I f you attend the PUF for the first time this year, and you bring a ukulele with you, then it is likely that you won’t end the day without meeting someone new; that is, of course, unless you’re too much of an introvert. This, at least, is the theory of Dacanay who has been to with the festival since its inception.

It has always had a friendly environment, he said. Its participants tend to be very welcoming and they’re fond of engaging like minds. This year, the organizers of PUF intend to capitalize on that by giving more opportunities for people, even non performers, to interact with the rest community. There will be workshops (much like the free ones Happy Music has been giving throughout the country.) There will also be bazaars featuring arts and crafts, and there will also be an added feature in some of the performances that will allow audience members to participate.

Kung performer ka and three yung songs mo, ieencourage ka namin na ibigay yung chords mo sa isang kanta [If you’re a performer and you have three songs, we will encourage you to give us the chords to one of your songs,”] he said. The organizers will then project these chords on a screen so that members of the audience can play along.  

It’s a plan that can easily go south but Dacanay seems confident that it will work. He stressed, after all, that the ukulele is one of the easiest instruments to play and this factor is expected to allow their plan to succeed.

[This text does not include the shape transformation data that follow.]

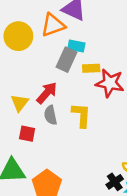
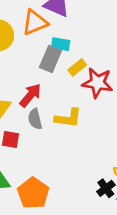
yellow rectangle: (91, 68) -> (77, 67), turned -35
yellow L-shape: (81, 115) -> (68, 118), turned 95

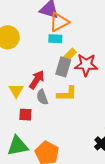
orange triangle: (35, 22) -> (59, 22), moved
gray rectangle: (50, 59) -> (63, 67), moved

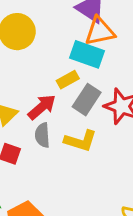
cyan rectangle: (55, 39) -> (87, 54), size x1.5
yellow rectangle: (70, 55) -> (68, 80), moved

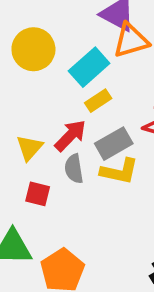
cyan rectangle: (87, 54) -> (89, 67), moved, turned -56
gray rectangle: (87, 100) -> (114, 144), moved, turned 32

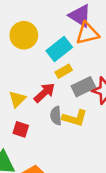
gray rectangle: (114, 144) -> (83, 87), moved
gray semicircle: (74, 169) -> (56, 116), moved

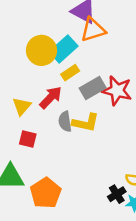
yellow circle: (24, 35) -> (41, 50), moved

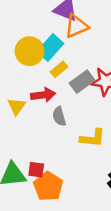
red arrow: (51, 97) -> (43, 95), turned 45
yellow L-shape: (86, 123) -> (93, 138), moved
red square: (28, 139) -> (36, 170), moved

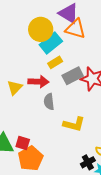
orange triangle: (76, 26) -> (75, 29), turned 30
yellow circle: (30, 51) -> (41, 29), moved

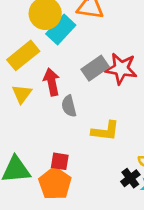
yellow rectangle: (55, 62) -> (23, 55), moved, size x1.6
red arrow: (38, 82) -> (52, 82), turned -96
red square: (23, 143) -> (60, 161), moved

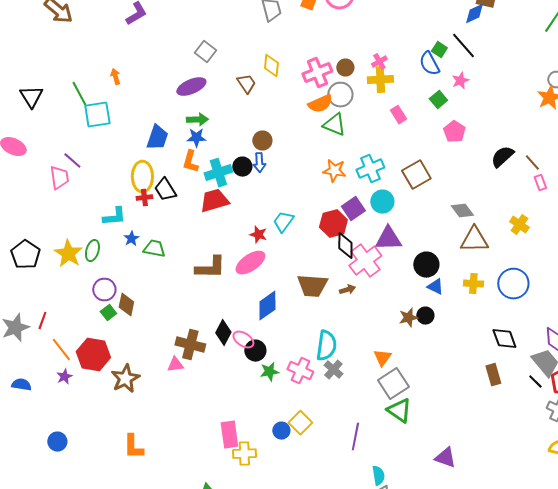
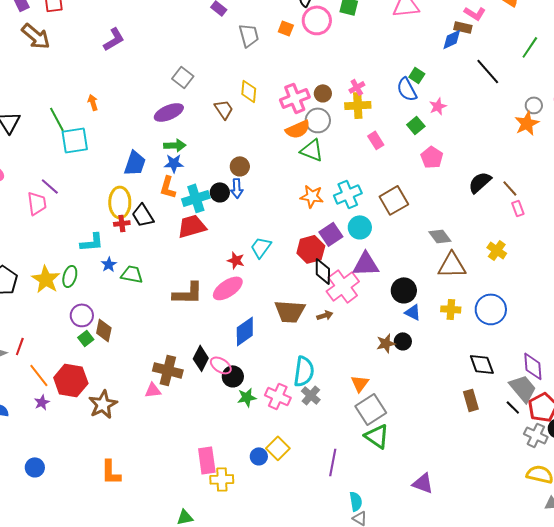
black line: (463, 46) -> (488, 71), moved

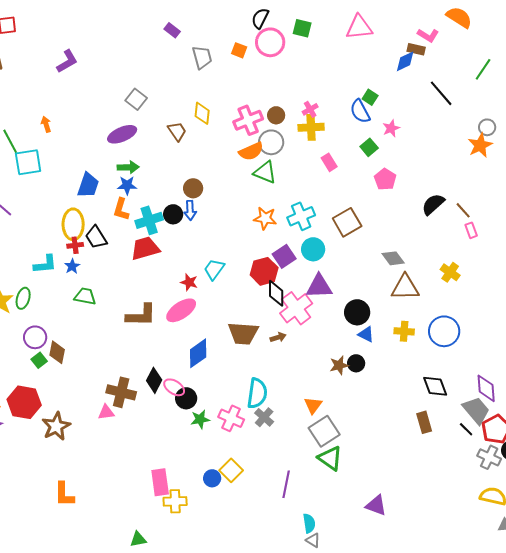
blue star: (109, 264) -> (72, 266), moved

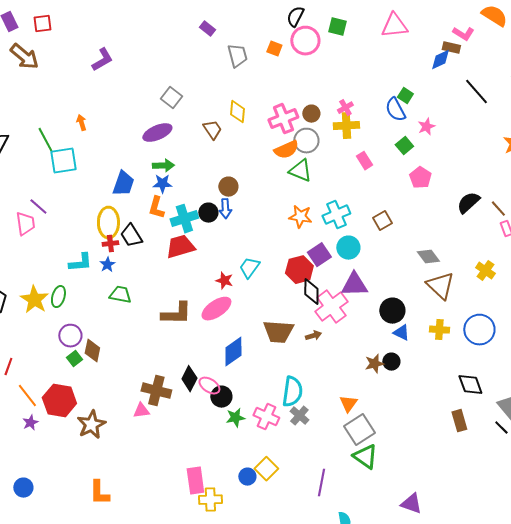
brown square: (347, 222) -> (382, 221), size x0.7
brown triangle: (405, 287) -> (440, 286), turned 44

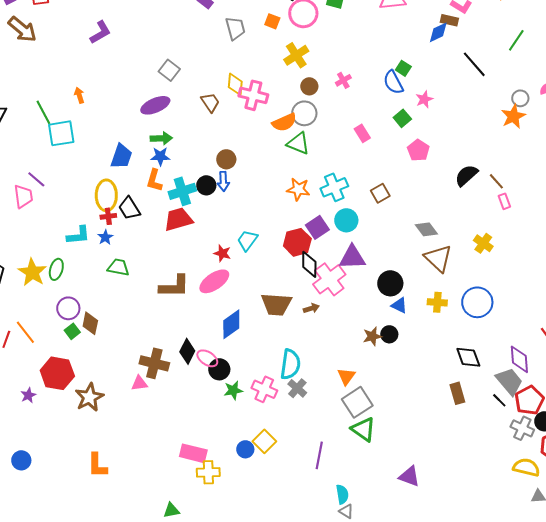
pink cross: (283, 119) -> (253, 95), moved, turned 36
yellow cross: (346, 126) -> (296, 55), moved, turned -30
orange line: (27, 396) -> (25, 332), moved
pink rectangle: (195, 481) -> (193, 453), turned -68

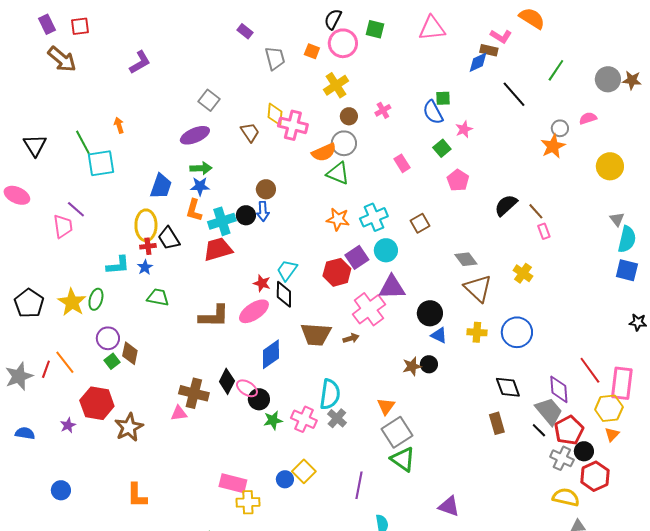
green square: (403, 68) -> (443, 98), turned -35
black diamond: (309, 264) -> (284, 294), moved

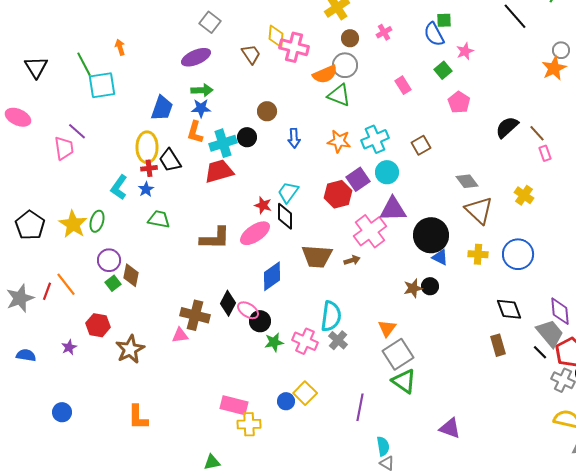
blue arrow: (263, 211) -> (294, 138), moved
cyan L-shape: (118, 265) -> (119, 187), turned 130
black circle: (430, 313) -> (431, 235), size x1.4
red hexagon: (97, 403) -> (98, 325), size x0.7

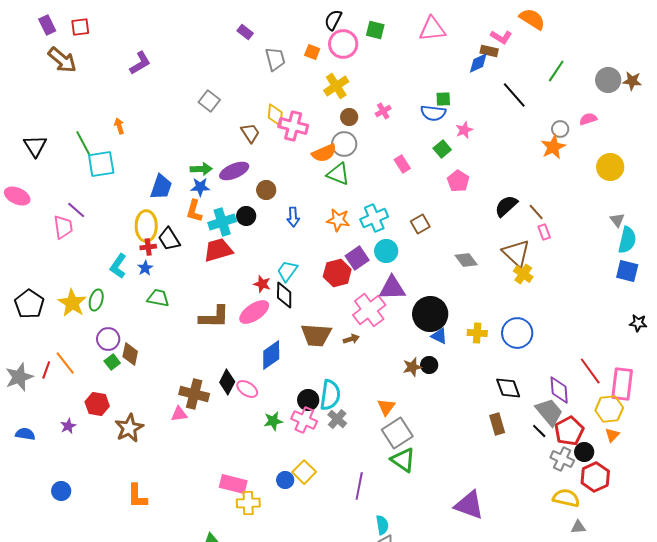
blue semicircle: (434, 34) -> (433, 113), turned -55
purple ellipse: (196, 57) -> (234, 171), moved
brown triangle: (479, 210) -> (516, 253), moved
black circle: (260, 321) -> (308, 400), moved
purple triangle: (450, 428) -> (469, 505), moved, size x1.4

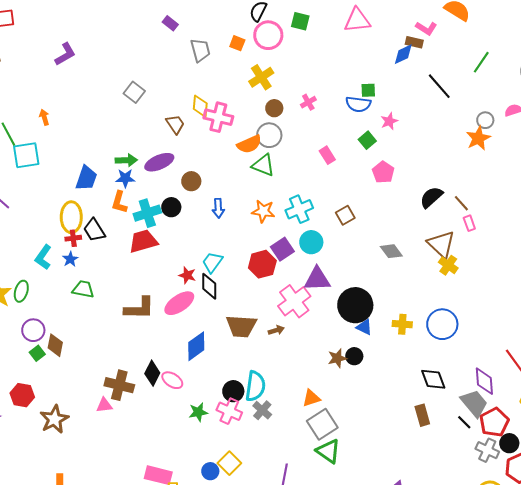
orange triangle: (386, 407) -> (311, 398), turned 36

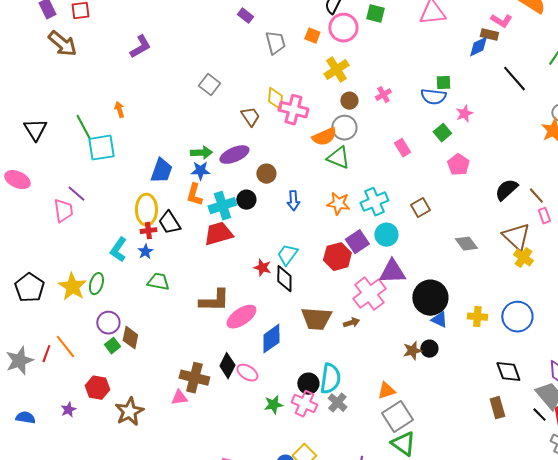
pink ellipse: (179, 303) -> (241, 317), moved

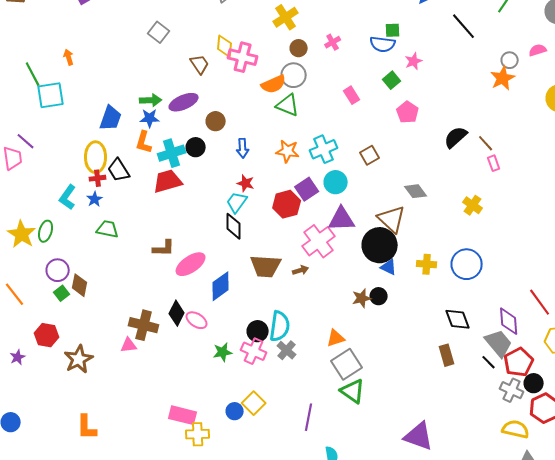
brown triangle: (516, 237) -> (392, 219), moved
red star: (262, 268) -> (246, 183), moved
brown L-shape: (214, 301) -> (164, 248), size x0.7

Overall, “fun talaga siya [it’s really fun,] he said of the festival. It will open at 10 am on both days and run for about 12 hours each. It will also feature a number of popular ukulele players including BennyBunnyBand, Navy Blue Pants, Alamat ni Ug, Talata ni Tala, and Esremborak among others. It will also bring in ukulele clubs from Metro Manila, Tarlac, Zambales and Cebu–this includes a large group of players from Jose Rizal University.

That being said, however, the festival is not without challenges. Expenses for one have always been a problem for Happy Music. Even though they’ve managed to get sponsors this year, Dacanay said that setting up a festival can still hit the pocket hard. It also doesn’t help that around 300 artists will be performing this year adding more complications to an already difficult endeavor.

The latter, however, is a good problem to have as far as the company is concerned. After all, it means that the scene is alive and well. It also means that the small four-stringed guitar–the source of their livelihood for years– continues to be a big deal in the country.